I made my own schoolhouse block, and, in honor of our corn harvest and preparing for a soybean crop, chose a Corn and Beans variation. With the Ken Burns' Dust Bowl series on tv this week, I chose a Northwind block. Mom pointed out to us several places along the fencerows of the farm where the dust that built up in the mid 1930s remains and where volunteer trees grew to now large ones. She said at times the dust was red from land in Kansas and Oklahoma, so unlike the black dirt of Iowa.
Her memories of the Dust Bowl years:
I remember Papa talking about the government ordering all those cattle and hogs to be killed. It seemed such a waste to do that while many people were going hungry. Some of the dust that came to Iowa was the red dust from Kansas and Oklahoma. The Milwaukee railroad went through our land, after the dust storms there were big banks of dirt and dust, just like snow banks. Those banks are still there the little saplings we saw in the thirties and forties are large trees now. There were a lot of prairie flowers along the tracks too.
It was dry and dusty here too, but not as bad as in Oklahoma. Later the grasshoppers came and ate the grain. I think it was in the thirties that they started planting all those big windbreaks in South Dakota to prevent erosion. Hubert Humphrey was a big advocate of that and it did help. Now in the last twenty or thirty years a lot of those windbreaks were destroyed. We saw that in Alaska too, some of the windbreaks were not taken care of and just gone wild.
In North Dakota where they first started mining coal, they did not clean up the area after they removed the coal and that land is full of hills with trees and bushes. But now when the mine is finished, they level the land and plant crops on it. We belonged to the Lyon County REC and our electricity came from those coal mine areas in North Dakota. Dad and I took a couple of bus trips to that area several years ago. It reminded me of the polders in Holland.

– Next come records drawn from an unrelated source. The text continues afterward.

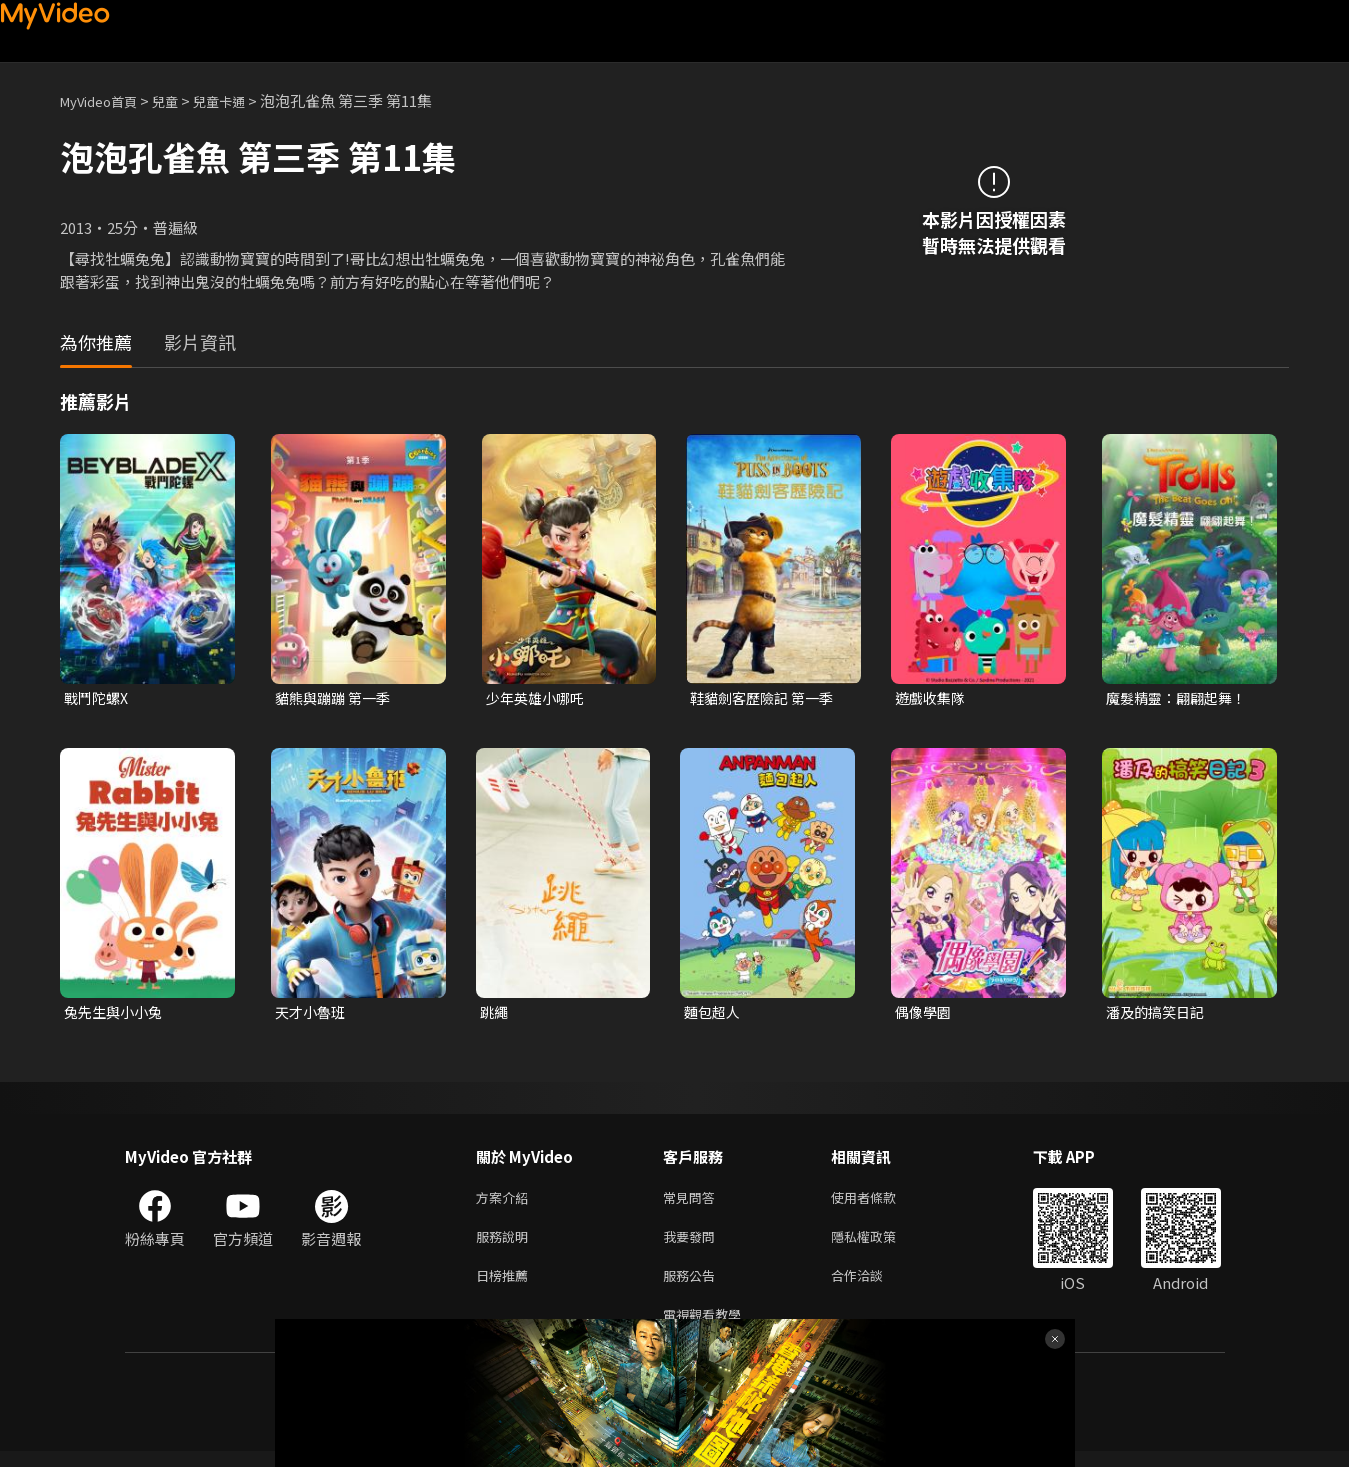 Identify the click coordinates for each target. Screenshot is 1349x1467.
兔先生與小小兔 (116, 1014)
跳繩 (495, 1014)
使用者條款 (880, 1202)
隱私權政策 (880, 1244)
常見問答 (693, 1202)
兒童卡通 (241, 100)
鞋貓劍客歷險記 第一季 (766, 698)
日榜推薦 (506, 1286)
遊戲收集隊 (932, 698)
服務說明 (506, 1244)
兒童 (181, 100)
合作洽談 (873, 1286)
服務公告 (693, 1286)
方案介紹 (506, 1202)
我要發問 (693, 1244)
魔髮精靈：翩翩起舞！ (1181, 698)
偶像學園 (925, 1014)
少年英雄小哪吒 (538, 698)
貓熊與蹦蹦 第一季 (336, 698)
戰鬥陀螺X (98, 698)
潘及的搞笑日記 (1158, 1014)
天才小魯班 (312, 1014)
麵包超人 (714, 1014)
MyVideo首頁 (105, 100) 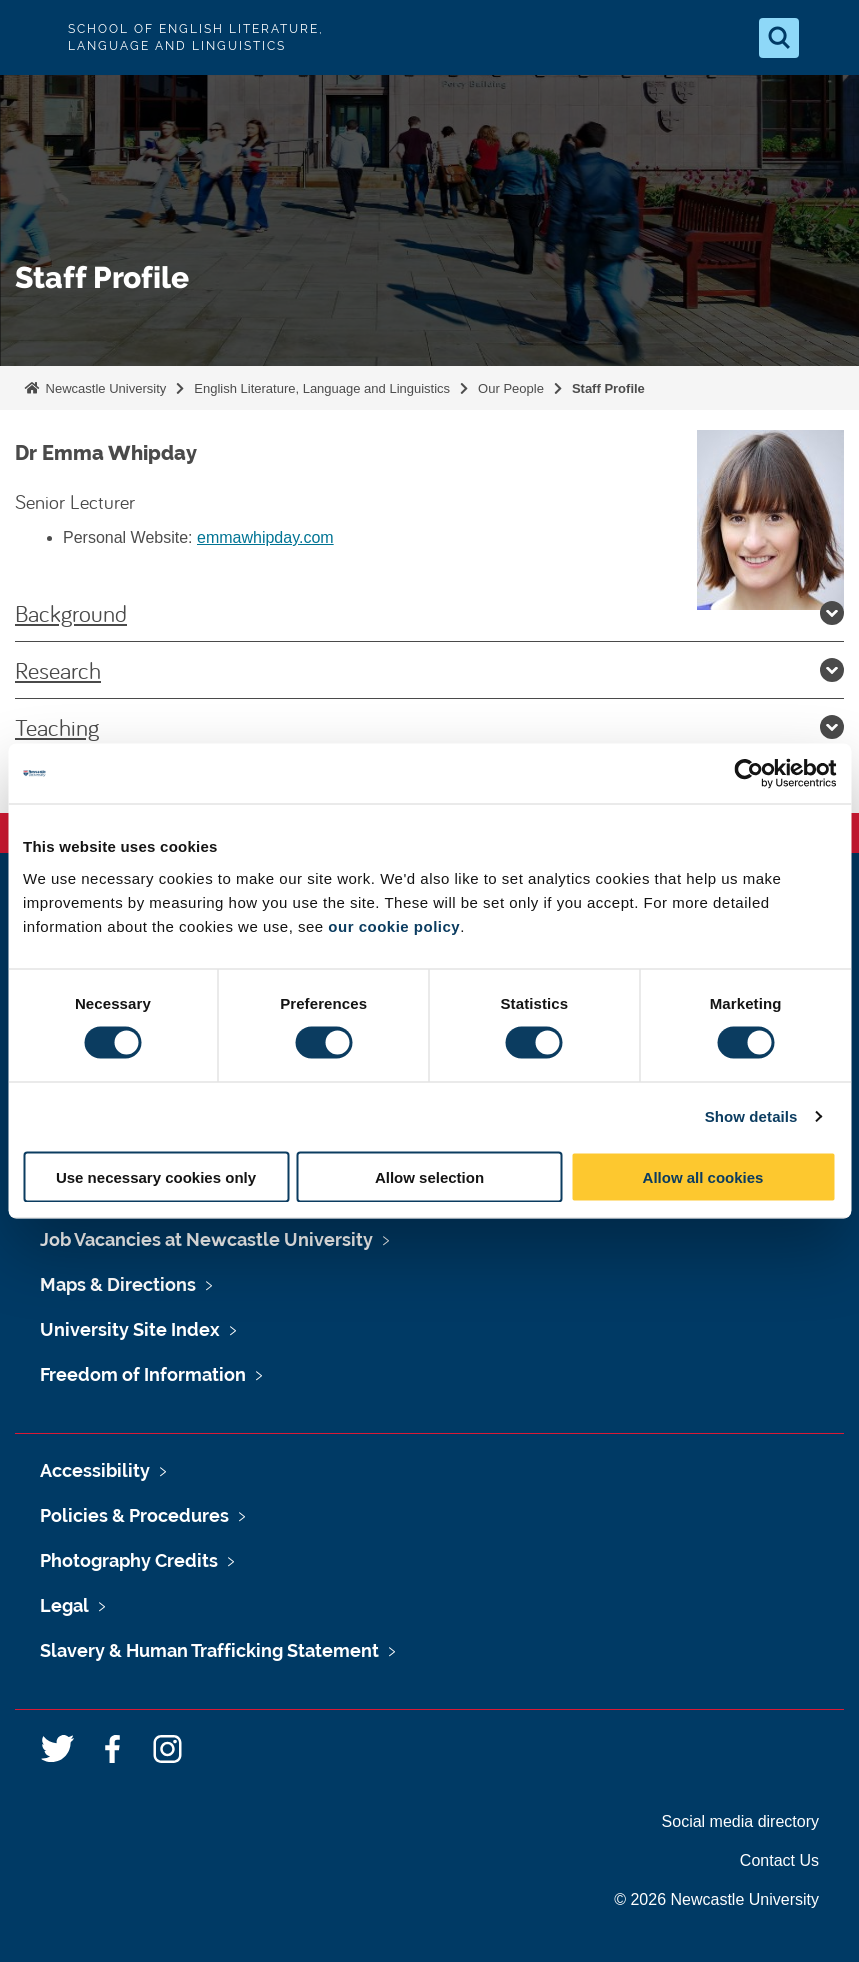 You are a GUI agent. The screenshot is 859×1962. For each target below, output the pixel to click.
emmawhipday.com (265, 537)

‘The Farmers’ Holiday Association’, it was a movement in 1932 – 1934 that got kind of rough in the LeMars and Sioux City area. They even put a noose around a judge’s neck, he was ordering foreclosures on a lot of farmers. I remember hearing about dumping the milk. The Depression was a difficult time. Some people got very desperate. A lot of anxiety in those days. We were poor, and so was everyone else. We felt sorry for the city people. The farmers had cattle, hogs, and chickens to butcher, we canned the meat, because we did not have electricity and freezers. We also had big gardens so we canned a lot of vegetables and applesauce. I remember Mama used a kerosene stove in the summer time to do her canning, cooking and baking. The big stove that used cobs and wood would make the house too hot in the summer.
How wonderful to have your mother's remembrances. And I love your blocks.
ReplyDeleteSharon
Thank you for sharing your mother's stories. Very interesting. I love the blocks you chose and the reasons for doing so. Very meaningful!!!